____ GIVEN DATA

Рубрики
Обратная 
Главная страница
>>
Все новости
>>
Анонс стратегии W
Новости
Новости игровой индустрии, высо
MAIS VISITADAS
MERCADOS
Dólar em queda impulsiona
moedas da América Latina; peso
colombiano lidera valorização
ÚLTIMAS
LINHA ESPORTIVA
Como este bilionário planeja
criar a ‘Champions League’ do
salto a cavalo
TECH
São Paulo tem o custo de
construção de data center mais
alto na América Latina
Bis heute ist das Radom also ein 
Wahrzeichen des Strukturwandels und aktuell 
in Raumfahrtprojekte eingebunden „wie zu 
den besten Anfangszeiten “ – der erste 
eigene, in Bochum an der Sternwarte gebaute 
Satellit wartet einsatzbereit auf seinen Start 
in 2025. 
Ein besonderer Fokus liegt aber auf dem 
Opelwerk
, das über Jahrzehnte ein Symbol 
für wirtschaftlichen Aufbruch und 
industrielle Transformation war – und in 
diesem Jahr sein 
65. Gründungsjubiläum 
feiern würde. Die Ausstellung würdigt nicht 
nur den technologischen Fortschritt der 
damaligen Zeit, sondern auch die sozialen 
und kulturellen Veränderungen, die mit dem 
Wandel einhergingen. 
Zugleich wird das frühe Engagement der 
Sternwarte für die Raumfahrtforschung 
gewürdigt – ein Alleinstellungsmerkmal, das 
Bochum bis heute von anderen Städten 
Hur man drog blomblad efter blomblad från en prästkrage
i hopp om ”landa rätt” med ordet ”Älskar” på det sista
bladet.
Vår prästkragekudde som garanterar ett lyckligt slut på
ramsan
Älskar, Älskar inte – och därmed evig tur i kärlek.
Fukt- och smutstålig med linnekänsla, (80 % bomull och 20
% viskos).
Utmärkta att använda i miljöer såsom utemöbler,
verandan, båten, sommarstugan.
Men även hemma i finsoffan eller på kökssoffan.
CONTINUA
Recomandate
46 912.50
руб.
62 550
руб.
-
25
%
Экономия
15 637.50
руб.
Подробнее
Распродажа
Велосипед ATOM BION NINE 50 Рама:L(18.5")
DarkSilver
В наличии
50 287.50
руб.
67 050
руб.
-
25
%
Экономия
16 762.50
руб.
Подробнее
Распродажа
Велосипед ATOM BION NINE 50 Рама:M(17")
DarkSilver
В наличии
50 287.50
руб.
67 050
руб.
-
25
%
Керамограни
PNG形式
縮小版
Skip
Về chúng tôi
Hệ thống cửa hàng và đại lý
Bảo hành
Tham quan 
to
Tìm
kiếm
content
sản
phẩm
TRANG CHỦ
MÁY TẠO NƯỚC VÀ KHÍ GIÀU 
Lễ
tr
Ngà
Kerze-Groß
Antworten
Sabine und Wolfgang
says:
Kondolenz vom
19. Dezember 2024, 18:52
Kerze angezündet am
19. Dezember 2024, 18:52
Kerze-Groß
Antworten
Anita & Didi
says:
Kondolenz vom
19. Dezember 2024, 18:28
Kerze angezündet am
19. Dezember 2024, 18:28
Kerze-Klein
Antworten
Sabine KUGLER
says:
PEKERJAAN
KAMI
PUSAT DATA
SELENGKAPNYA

________

# ACTION ITEM:
Count the lines in the records above that contain the word "América", and reply with that number alone.

# EXPECTED ANSWER:
2